Aksel'in beni hala babamdan isteyememesi siniri tepeme kadar yükseldiğinde hızla ayağa kalktım.
"Çınar seni sikerim!" diyerek bağırmam herkesi bozguna uğratırken Çınar'a öfkeli bakışlar attım. "Girdiğin gibi o kapıdan geri çık pislik kuzen!"
Hızla geriye doğru cekilerek kapıdan çıktı.
kızı ne ara getirmişti bu!
Tek sorun sence de bu mu şuan!
Yavaşça babamlara doğru döndüğümde gözleri faltaşı gibi açılmış bana bakıyordu.
Gülümseyerek yerime oturdum. "Devam edelim canım babacığım." dediğimde babamın işte benim kızım bakışları attığını farkettim fakat babamın dizine vuran annemle babam susmayı seçmişti.
Biraz daha öyle baksa annemden dayak yiyebilirdi.
"Pekala." diyen Aksel boğazını temizledi ve kararlı bir şekilde babama baktı.
Ben ise beni nasıl isteyeceğini bilmediğim o stresi yaşıyordum.
"Babacığım, lütfen kızınızı oğlunuza verin." diyerek beni babamdan istediğinde gülmemek için kendimi sıktım.

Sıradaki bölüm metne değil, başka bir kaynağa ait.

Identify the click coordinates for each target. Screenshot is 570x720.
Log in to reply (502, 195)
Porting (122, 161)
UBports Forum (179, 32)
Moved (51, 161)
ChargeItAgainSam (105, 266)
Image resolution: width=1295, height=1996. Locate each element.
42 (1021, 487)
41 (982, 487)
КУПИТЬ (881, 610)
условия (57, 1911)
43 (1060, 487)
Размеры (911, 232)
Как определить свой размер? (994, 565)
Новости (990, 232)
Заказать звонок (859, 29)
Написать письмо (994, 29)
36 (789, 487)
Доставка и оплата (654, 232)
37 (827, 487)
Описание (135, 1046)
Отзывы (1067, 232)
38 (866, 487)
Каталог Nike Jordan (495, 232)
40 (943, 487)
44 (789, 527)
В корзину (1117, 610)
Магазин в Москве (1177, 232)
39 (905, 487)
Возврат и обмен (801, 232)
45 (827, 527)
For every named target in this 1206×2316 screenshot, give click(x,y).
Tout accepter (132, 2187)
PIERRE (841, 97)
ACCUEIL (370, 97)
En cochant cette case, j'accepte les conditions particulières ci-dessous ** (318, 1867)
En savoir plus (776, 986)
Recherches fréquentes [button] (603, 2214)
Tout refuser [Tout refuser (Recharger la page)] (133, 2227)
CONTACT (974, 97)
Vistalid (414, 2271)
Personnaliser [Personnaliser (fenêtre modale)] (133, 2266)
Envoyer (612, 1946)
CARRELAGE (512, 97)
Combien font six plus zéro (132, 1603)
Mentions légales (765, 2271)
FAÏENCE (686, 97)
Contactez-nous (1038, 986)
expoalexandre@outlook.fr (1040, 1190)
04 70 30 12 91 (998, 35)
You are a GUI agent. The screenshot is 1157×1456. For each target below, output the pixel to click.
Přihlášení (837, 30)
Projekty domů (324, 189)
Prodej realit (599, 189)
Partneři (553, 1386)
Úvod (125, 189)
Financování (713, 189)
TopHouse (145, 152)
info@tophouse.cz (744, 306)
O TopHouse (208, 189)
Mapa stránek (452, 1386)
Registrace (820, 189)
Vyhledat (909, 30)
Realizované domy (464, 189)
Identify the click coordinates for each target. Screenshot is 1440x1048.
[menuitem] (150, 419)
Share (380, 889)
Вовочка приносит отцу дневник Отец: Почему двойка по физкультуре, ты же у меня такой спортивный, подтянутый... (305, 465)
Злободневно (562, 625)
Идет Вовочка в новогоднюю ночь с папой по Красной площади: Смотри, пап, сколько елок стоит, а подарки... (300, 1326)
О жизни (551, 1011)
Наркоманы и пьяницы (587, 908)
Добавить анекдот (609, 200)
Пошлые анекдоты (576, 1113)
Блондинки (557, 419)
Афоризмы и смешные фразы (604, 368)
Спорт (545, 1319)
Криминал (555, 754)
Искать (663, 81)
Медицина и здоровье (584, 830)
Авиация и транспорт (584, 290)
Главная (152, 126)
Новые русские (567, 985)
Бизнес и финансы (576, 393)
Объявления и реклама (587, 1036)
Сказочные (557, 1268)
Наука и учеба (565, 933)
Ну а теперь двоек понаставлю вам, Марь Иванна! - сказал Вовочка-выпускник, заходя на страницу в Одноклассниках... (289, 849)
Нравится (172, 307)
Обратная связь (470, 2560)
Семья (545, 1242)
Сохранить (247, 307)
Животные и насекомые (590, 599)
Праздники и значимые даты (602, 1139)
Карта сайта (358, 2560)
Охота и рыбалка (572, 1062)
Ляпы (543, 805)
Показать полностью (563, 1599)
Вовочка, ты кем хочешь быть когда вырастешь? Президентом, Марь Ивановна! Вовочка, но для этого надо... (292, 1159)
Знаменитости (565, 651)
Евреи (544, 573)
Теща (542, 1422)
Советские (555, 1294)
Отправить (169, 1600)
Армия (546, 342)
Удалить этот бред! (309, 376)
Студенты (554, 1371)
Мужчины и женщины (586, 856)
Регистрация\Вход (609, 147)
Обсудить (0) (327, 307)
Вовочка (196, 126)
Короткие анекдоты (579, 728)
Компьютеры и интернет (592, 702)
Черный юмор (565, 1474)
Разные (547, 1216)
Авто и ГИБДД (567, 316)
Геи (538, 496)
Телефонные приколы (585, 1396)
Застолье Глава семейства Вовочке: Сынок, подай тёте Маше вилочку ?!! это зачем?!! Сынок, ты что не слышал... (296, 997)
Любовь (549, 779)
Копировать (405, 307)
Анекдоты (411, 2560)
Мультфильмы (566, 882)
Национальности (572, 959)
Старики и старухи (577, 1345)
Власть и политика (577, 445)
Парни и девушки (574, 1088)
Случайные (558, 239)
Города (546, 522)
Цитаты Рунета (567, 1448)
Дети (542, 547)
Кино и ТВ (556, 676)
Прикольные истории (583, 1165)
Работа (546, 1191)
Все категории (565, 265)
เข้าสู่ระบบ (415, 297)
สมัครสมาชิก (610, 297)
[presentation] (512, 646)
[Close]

Pekala normal bir aile olmadığımız fazla netti fakat bu biraz fazla garipti.
Aksel kendi babasından beni istiyordu.
Trajikomik bir olaydı.
Olsun, insanlar bir şekilde de olsa böyle de mutlu olmayı başarabiliyorlardı.
Babam kararlı bir şekilde Aksel'e bakarken gülümsemesini durduramadı.